In a recent Guardian article, “China’s burgeoning middle class has mounted its first massive challenge to the government by staging a major environmental protest in southern China.” In China, environmental issues are generally neglected as the country focuses on its rise as an economic powerhouse. Even with growing interest in environmental reform around the world, cancer caused by pollution is the leading cause of death in 30 Chinese cities and 78 counties, says the Ministry of Health. How does this affect China’s economic future? This is no longer an issue for environmentalists. More than ever, contamination must be taken into account when conducting an investment investigation in China or an investigation of companies in China.

It is said that only 1 percent of China’s inhabitants breathe the air that the European Union (EU) considers safe. Much of China’s pollution is generated from the production of cheap products for the United States and Europe. Western countries are not entirely blameless. China subsidizes the price of goods for products like electronics using practices like allowing e-waste to be recycled and disposed of in the country. The “savings are exported to the United States and Europe, but the destruction of the environment stays in China.” These indiscretions have huge implications according to China Economic News and other leading Chinese investment research firms.

As developing countries seek to phase out the use of coal in power plants due to dangerous emissions, China has rapidly expanded its market for coal. At multiple ports, internationally, ships queue to load coal for furnaces in China, “which has evolved virtually overnight from a coal exporter to one of the world’s leading buyers,” according to the China blog. EnvironmentalNews. China accounts for half of the six billion tons of coal burned around the world each year, causing pollutants to leak into the atmosphere anyway, despite attempts by developed countries to stop them. The rush to the Chinese market has helped double the price of coal in five years, a figure not lost on China’s investment research firms.
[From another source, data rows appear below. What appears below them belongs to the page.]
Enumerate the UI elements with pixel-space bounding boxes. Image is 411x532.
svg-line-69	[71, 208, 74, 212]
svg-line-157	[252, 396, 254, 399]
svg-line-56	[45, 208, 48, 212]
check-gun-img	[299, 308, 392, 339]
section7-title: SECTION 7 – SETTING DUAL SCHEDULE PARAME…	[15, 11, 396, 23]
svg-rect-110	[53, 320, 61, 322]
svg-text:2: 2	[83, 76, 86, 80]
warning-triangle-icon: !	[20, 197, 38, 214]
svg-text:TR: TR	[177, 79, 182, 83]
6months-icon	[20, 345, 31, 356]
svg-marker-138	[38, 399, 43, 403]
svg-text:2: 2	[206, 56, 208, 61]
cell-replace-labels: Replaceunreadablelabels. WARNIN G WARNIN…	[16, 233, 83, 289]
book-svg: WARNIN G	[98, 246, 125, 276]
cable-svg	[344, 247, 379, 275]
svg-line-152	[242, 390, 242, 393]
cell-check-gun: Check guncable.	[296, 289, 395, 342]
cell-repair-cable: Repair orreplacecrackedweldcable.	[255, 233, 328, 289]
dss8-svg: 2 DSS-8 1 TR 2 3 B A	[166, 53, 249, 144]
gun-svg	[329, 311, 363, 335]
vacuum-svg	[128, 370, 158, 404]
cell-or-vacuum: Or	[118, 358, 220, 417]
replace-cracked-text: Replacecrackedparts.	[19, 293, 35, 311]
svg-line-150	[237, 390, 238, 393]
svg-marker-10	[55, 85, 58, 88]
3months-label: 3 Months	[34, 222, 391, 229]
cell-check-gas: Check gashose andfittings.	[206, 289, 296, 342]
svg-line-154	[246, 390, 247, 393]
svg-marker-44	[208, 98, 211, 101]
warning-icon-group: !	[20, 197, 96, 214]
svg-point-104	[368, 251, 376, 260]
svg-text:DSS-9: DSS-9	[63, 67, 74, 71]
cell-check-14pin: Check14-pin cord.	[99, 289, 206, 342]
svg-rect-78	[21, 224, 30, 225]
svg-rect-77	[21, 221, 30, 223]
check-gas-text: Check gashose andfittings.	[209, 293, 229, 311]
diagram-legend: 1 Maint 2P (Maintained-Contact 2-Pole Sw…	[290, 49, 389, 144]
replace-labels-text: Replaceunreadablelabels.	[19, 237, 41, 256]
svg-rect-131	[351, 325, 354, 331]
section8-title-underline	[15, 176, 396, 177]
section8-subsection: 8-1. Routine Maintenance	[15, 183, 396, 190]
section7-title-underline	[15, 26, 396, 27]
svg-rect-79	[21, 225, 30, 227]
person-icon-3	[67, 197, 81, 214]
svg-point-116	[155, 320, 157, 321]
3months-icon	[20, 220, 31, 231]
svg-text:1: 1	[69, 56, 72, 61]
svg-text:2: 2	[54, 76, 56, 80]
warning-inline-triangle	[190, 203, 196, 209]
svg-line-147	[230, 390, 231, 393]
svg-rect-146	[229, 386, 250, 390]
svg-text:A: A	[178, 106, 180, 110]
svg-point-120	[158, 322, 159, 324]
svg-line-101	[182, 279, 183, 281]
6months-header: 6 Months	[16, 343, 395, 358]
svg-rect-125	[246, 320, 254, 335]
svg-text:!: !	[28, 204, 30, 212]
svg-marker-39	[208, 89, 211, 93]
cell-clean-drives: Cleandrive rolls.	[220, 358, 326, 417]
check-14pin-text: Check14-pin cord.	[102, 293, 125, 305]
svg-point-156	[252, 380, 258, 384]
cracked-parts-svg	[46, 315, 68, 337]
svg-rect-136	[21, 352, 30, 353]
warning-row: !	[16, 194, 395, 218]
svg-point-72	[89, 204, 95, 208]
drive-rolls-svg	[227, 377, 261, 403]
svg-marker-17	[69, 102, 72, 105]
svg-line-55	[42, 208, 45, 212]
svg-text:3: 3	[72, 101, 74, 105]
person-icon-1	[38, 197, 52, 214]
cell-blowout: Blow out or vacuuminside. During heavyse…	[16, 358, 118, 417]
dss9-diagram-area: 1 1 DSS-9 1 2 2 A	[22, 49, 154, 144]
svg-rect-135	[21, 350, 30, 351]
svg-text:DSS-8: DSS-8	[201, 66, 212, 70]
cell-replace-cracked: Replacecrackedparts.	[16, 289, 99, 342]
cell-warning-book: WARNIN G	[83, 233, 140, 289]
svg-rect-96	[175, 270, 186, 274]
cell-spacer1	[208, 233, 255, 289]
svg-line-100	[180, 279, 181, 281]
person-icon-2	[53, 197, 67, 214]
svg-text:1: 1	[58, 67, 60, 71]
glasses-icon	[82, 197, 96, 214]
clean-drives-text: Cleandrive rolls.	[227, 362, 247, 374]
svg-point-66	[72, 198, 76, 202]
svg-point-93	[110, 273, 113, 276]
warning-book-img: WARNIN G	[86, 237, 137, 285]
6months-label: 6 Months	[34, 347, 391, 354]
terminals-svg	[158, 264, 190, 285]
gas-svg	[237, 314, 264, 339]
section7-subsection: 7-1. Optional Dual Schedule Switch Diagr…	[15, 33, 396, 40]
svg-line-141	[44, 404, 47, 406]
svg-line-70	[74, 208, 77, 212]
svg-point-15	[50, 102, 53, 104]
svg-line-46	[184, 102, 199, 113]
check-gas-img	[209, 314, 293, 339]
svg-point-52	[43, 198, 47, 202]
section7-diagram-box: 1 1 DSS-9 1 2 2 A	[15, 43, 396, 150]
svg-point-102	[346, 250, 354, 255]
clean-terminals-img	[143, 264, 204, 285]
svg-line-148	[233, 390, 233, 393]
David Graham-Caso, a spokesman for the Sierra Club, says: “This is the worst case scenario.” His “Beyond Coal” campaign has helped block 139 proposed coal plants in the United States in recent years. “We don’t want this coal burned here, but we don’t want it burned at all. This is undermining everything we’ve achieved.”

China Environmental News highlights the current “love-hate relationship that many rich countries have with coal.” “Environmental laws have made it increasingly difficult to build new coal-fired power plants, but they don’t restrict coal extraction to the same extent…because the coal trade is a lucrative business and because the labor-intensive mining industry work creates jobs. China is expected to import up to 150 million tonnes this year to continue the lucrative export trade industry and needs to do so because much of its own coal is low-grade. Still, China is perceived as the biggest polluter, which could have an effect on imports to countries seeking to enforce regulations on worker safety and emissions standards, due to concerns about the global implications of China’s environmental practices. In addition, some internal financial losses could occur due to the response of citizens to China’s environmental practices.